On That New Aesthetic

by Adam Robbert

I can’t rightly tell you what it’s about, nor can I really tell you where it’s going. But the New Aesthetic seems worthy of a mention here. Part of me is interested because it puts what media ecologists do into a new light, one perhaps more native to young cultural creatives. Another part of me is interested because a connection with object-oriented ontology has already been made, and the comparison seems apt. Most of me is interested, however, because it’s trying to describe a phenomenon that I see unfolding in San Francisco on a regular basis. Actually, it would probably be more fair to say that the people involved in the New Aesthetic are in the business of creating and manipulating new media ecologies than with studying them from an academic point of view. I think this is worthy of some attention.

The New Aesthetic seems to have its roots in London (with a tumblr as its homebase HERE) and is only making waves in the states after a showing at SXSW — the annual music, art, and technology event held in Austin, Texas every year. Bruce Sterling seems to have written the touchstone essay on the topic HERE with a range of response essays already online HERE and some further comments and criticisms HERE. In his essay, Sterling writes, “The “New Aesthetic” is a native product of modern network culture. It’s from London, but it was born digital, on the Internet. The New Aesthetic is a ‘theory object’ and a ‘shareable concept’” and that,

This is one of those moments when the art world slides over toward a visual technology and tries to get all metaphysical. This is the attempted imposition on the public of a new way of perceiving reality. These things occur. They often take a while to blossom. Sometimes they’re as big and loud as Cubism, sometimes they perish like desert roses mostly unseen. But they always happen for good and sufficient reasons. Our own day has those good and sufficient reasons.

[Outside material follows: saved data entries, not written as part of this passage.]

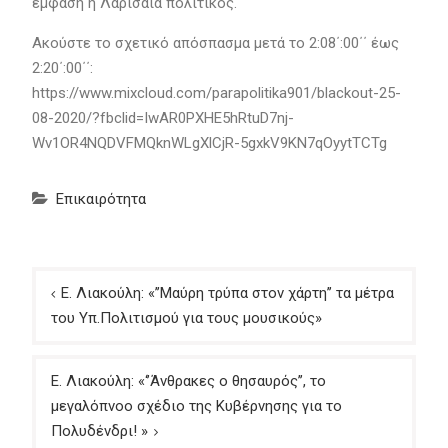
έμφαση η Λαρισαία πολιτικός.
Ακούστε το σχετικό απόσπασμα μετά το 2:08΄:00΄΄ έως
2:20΄:00΄΄:
https://www.mixcloud.com/parapolitika901/blackout-25-
08-2020/?fbclid=IwAR0PXHE5hRtuD7nj-
Wv1OR4NQDVFMQknWLgXlCjR-5gxkV9KN7qOyytTCTg
Επικαιρότητα
Πλοήγηση
Ε. Λιακούλη: «’’Μαύρη τρύπα στον χάρτη’’ τα μέτρα
άρθρων
του Υπ.Πολιτισμού για τους μουσικούς»
Ε. Λιακούλη: «‘’Άνθρακες ο θησαυρός’’, το
μεγαλόπνοο σχέδιο της Κυβέρνησης για το
Πολυδένδρι! »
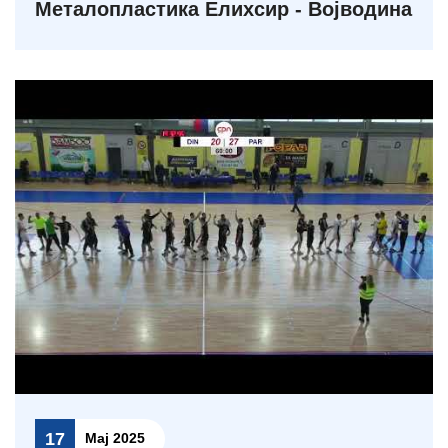
Металопластика Елиxсир - Војводина
17
Мај 2025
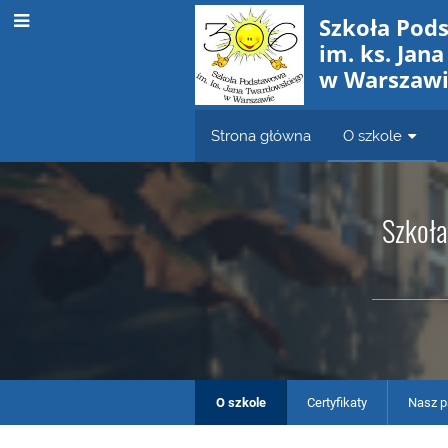
Szkoła Pod
im. ks. Jan
w Warszaw
Strona główna
O szkole
Szkoła
O szkole
Certyfikaty
Nasz p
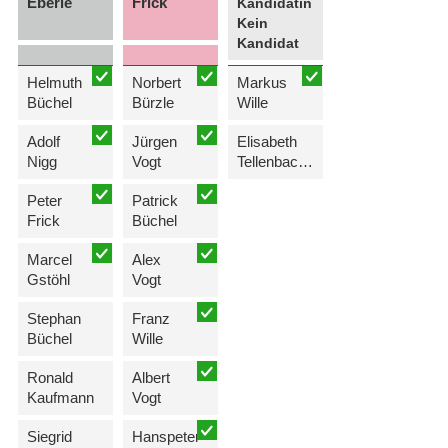
Eberle
Frick
Kandidatin
Kein
Kandidat
Helmuth
Norbert
Markus
Büchel
Bürzle
Wille
Adolf
Jürgen
Elisabeth
Nigg
Vogt
Tellenbach-Frick
Peter
Patrick
Frick
Büchel
Marcel
Alex
Gstöhl
Vogt
Stephan
Franz
Büchel
Wille
Ronald
Albert
Kaufmann
Vogt
Siegrid
Hanspeter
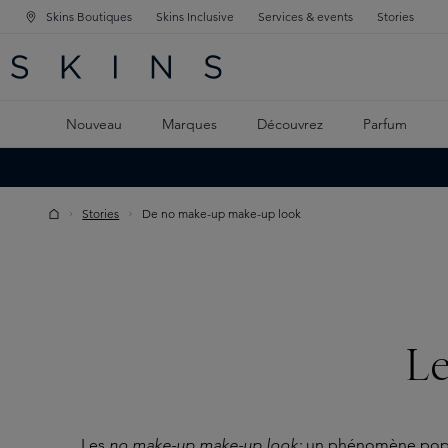
Skins Boutiques
Skins Inclusive
Services & events
Stories
GATION PRINCIPALE
HERCHE
 CONTENU PRINCIPAL
Nouveau
Marques
Découvrez
Parfum
Stories
De no make-up make-up look
L
Les
no make-up make-up look:
un phénomène popul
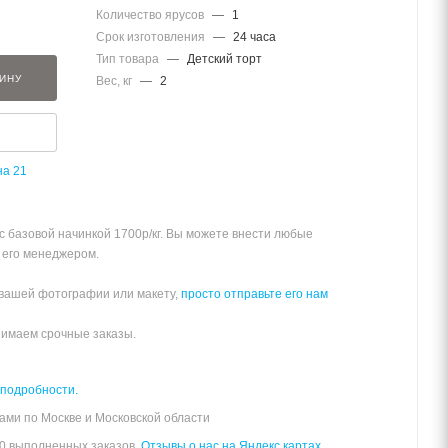
Количество ярусов
—
1
Срок изготовления
—
24 часа
Тип товара
—
Детский торт
ЗИНУ
Вес, кг
—
2
на 21
 с базовой начинкой 1700р/кг. Вы можете внести любые
 его менеджером.
 вашей фотографии или макету,
просто отправьте его нам
нимаем срочные заказы.
 подробности.
ами по Москве и Московской области
00 выполненных заказов.
Отзывы о нас на Яндекс картах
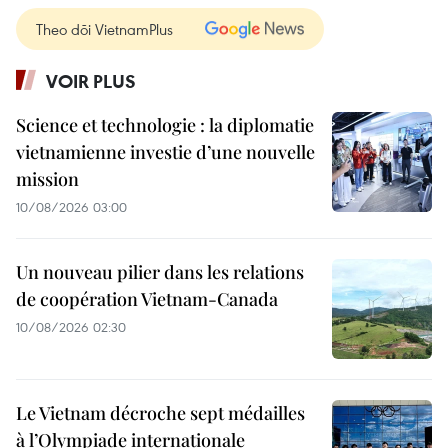
Theo dõi VietnamPlus
VOIR PLUS
Science et technologie : la diplomatie
vietnamienne investie d’une nouvelle
mission
10/08/2026 03:00
Un nouveau pilier dans les relations
de coopération Vietnam-Canada
10/08/2026 02:30
Le Vietnam décroche sept médailles
à l’Olympiade internationale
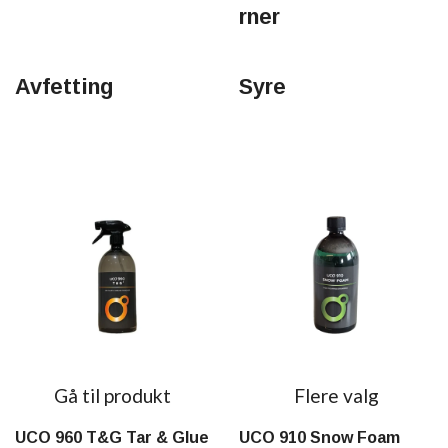
rner
Avfetting
Syre
Gå til produkt
Flere valg
UCO 960 T&G Tar & Glue
UCO 910 Snow Foam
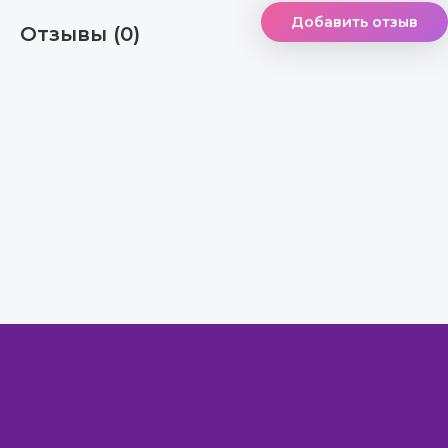
Добавить отзыв
Отзывы (0)
Правообладателям
Авторам
Обратная связь
Внимание!
Скачать книги бесплатно
из нашей библиотеки,
Вы можете ТОЛЬКО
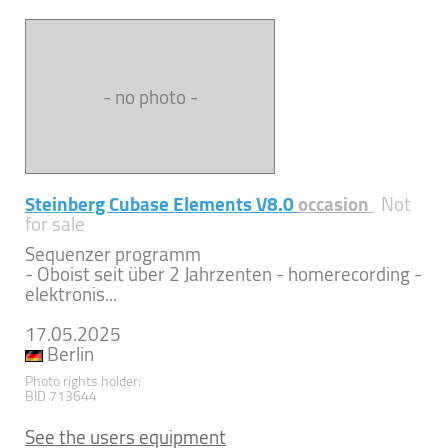
- no photo -
Steinberg Cubase Elements V8.0
occasion
Not
for sale
Sequenzer programm
- Oboist seit über 2 Jahrzenten - homerecording -
elektronis...
17.05.2025
Berlin
Photo rights holder:
BID 713644
See the users equipment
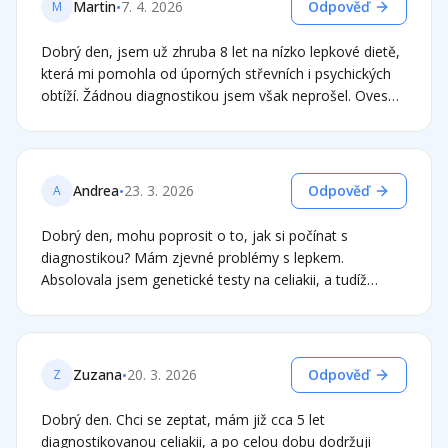
•
Martin
7. 4. 2026
Odpověď
M
mam brneni končetin a slabost. Muze to souviset s
celiakii? Nikdy jsem to neměla. Dekuji
Dobrý den, jsem už zhruba 8 let na nízko lepkové dietě,
která mi pomohla od úporných střevních i psychických
obtíží. Žádnou diagnostikou jsem však neprošel. Oves
(obyčejný) jím každý den a nepozoruji žádné obtíže,
stravuji se přirozeně bezlepkově spíš než nějakými
napodobeninami, rýže, pohanka, hodně zeleniny, sýra,
luštěniny apod. Pochopil jsem že kdybych chtěl mít
•
Andrea
23. 3. 2026
Odpověď
A
přesnější informace tak bych musel měsíc jist lepek a
pak podstoupit vyšetření. Taková představa mě děsí,
Dobrý den, mohu poprosit o to, jak si počínat s
bylo by pro mě obtížné fungovat. Co riskuji když jen
diagnostikou? Mám zjevné problémy s lepkem.
sleduji symptomy? Jaké mám další možnosti? Genetika?
Absolovala jsem genetické testy na celiakii, a tudíž
Moc děkuji za Váš čas.
protože genetické testy na celiakii a gen HLA vyšly
negativní, tak údajně nemohu mít celiakii, ale zároven
mám samé problémy s tím, že mě lepkové obiloviny
nikdy nedokázaly zasytit a bolela mě hlava, ale jiné
•
Zuzana
20. 3. 2026
Odpověď
Z
problémy nebyly. Když jsem omezila lepek , tak výrazná
úleva, nicméně stále jsem si nechala bezlepkový oves,
Dobrý den. Chci se zeptat, mám již cca 5 let
který ale pak mi tytéž problémy dělal také. Nyní jsem na
diagnostikovanou celiakii, a po celou dobu dodržuji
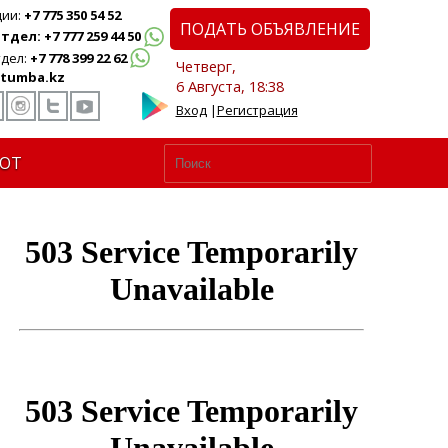
ции:
+7 775 350 54 52
ПОДАТЬ ОБЪЯВЛЕНИЕ
дел: +7 777 259 44 50
дел:
+7 778 399 22 62
Четверг,
tumba.kz
6 Августа, 18:38
Вход
|
Регистрация
ЮТ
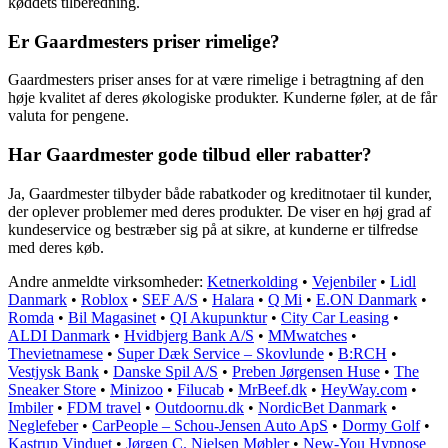
køddets tilberedning.
Er Gaardmesters priser rimelige?
Gaardmesters priser anses for at være rimelige i betragtning af den
høje kvalitet af deres økologiske produkter. Kunderne føler, at de får
valuta for pengene.
Har Gaardmester gode tilbud eller rabatter?
Ja, Gaardmester tilbyder både rabatkoder og kreditnotaer til kunder,
der oplever problemer med deres produkter. De viser en høj grad af
kundeservice og bestræber sig på at sikre, at kunderne er tilfredse
med deres køb.
Andre anmeldte virksomheder:
Ketnerkolding
•
Vejenbiler
•
Lidl
Danmark
•
Roblox
•
SEF A/S
•
Halara
•
Q Mi
•
E.ON Danmark
•
Romda
•
Bil Magasinet
•
QI Akupunktur
•
City Car Leasing
•
ALDI Danmark
•
Hvidbjerg Bank A/S
•
MMwatches
•
Thevietnamese
•
Super Dæk Service – Skovlunde
•
B:RCH
•
Vestjysk Bank
•
Danske Spil A/S
•
Preben Jørgensen Huse
•
The
Sneaker Store
•
Minizoo
•
Filucab
•
MrBeef.dk
•
HeyWay.com
•
Imbiler
•
FDM travel
•
Outdoornu.dk
•
NordicBet Danmark
•
Neglefeber
•
CarPeople – Schou-Jensen Auto ApS
•
Dormy Golf
•
Kastrup Vinduet
•
Jørgen C. Nielsen Møbler
•
New-You Hypnose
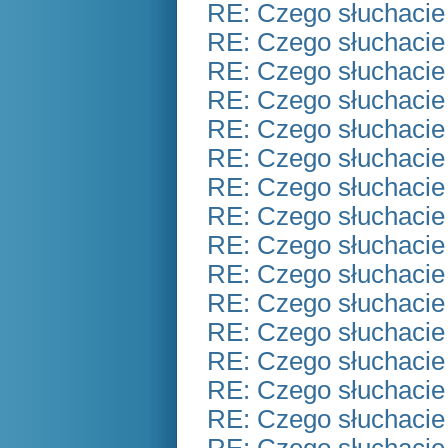
RE: Czego słuchacie
RE: Czego słuchacie
RE: Czego słuchacie
RE: Czego słuchacie
RE: Czego słuchacie
RE: Czego słuchacie
RE: Czego słuchacie
RE: Czego słuchacie
RE: Czego słuchacie
RE: Czego słuchacie
RE: Czego słuchacie
RE: Czego słuchacie
RE: Czego słuchacie
RE: Czego słuchacie
RE: Czego słuchacie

The New Aesthetic concerns itself with “an eruption of the digital into the physical.” That eruption was inevitable. It’s been going on for a generation. It should be much better acculturated than it is. There are ways to make that stark, lava-covered ground artistically fertile and productive. Lush, humanistic, exotic crops will grow from that smoking, ashy techno-rubble of ours, someday. I live to think so. I’m all for that prospect. It’s exhilarating to see such things attempted, especially in a small auditorium before the straights catch on.

There’s a sense that this movement (if one can even call it that) is part of a larger effort to understand and create media in new ways. In San Francisco I find myself elbow to elbow with a technology-driven, mobile workforce. At coffee shops the city over these kids (some of them younger than me) are creating start-ups, working for tech companies, building apps, designing websites and largely designing the infrastructure that the rest of the world calls the internet. Surely this all has to do with the proximity of Google, Twitter, Apple, and the rest of silicon valley (all within an hour’s radius of each other) and so the corporate structure still casts a long shadow over the whole city.

But many of these kids are plugged into something else. It’s not just that San Francisco’s designers and programers are into technology; they’re also obsessed with retro, nostalgia, veganism, localism, camp, and low-fi photography made on HD cameras. I think there is something about this brand of urban localism (as pretentious as it can be) that’s forging an interesting connection between the DIY movement and the tech movement. It took me awhile to link my interest in media ecology with what was happening in cafés in the Mission district, but then it finally hit me — these kids are in the business of making things. I didn’t see it as such because where I see colored lines of code on a computer screen, these techies see objects and things; real entities about to be unleashed in the world.

To be sure, most of these new things are probably irrelevant pieces of cultural detritus, more junk polluting the mental atmosphere; but some of these creations will go on to implicate themselves in everything from national revolutions to philosophy movements. Ian Bogost’s programming background and his new book Alien Phenomenology: Or What It’s Like to be a Thing makes a lot more sense in this context. One commentator has already made the connection with the New Aesthetic:

The New Aesthetic is a visible eruption of the mutual empathy between us and a class of new objects that are native to the 21st century. It consists of visual artifacts we make to help us imagine the inner lives of our digital objects and also of the visual representations produced by our digital objects as a kind of pigeon language between their inaccessible inner lives and ours. It’s the trace of interaction designers, surveillance drones, gesture recognition systems, fashion designers, image compression techniques, artists, CCTV networks, and filmmakers all “wondering about one another without getting confirmation.”

That last line is a quote from Bogost’s book, an exciting new addition to the OOO canon. Object-Oriented Ontology is, like the New Aesthetic, something substantially rooted in, but certainly not limited to, the internet and I don’t think anyone quite understands what these new mediums are doing to thought just yet. We have no McLuhan of the global theory object. In the end maybe we’re not dealing with a singular movement based in London (it’s hard to suggest what “based in” even means in this context) so much as a postnational attempt to grapple with the new media ecologies we find ourselves, for better or worse, immersed in.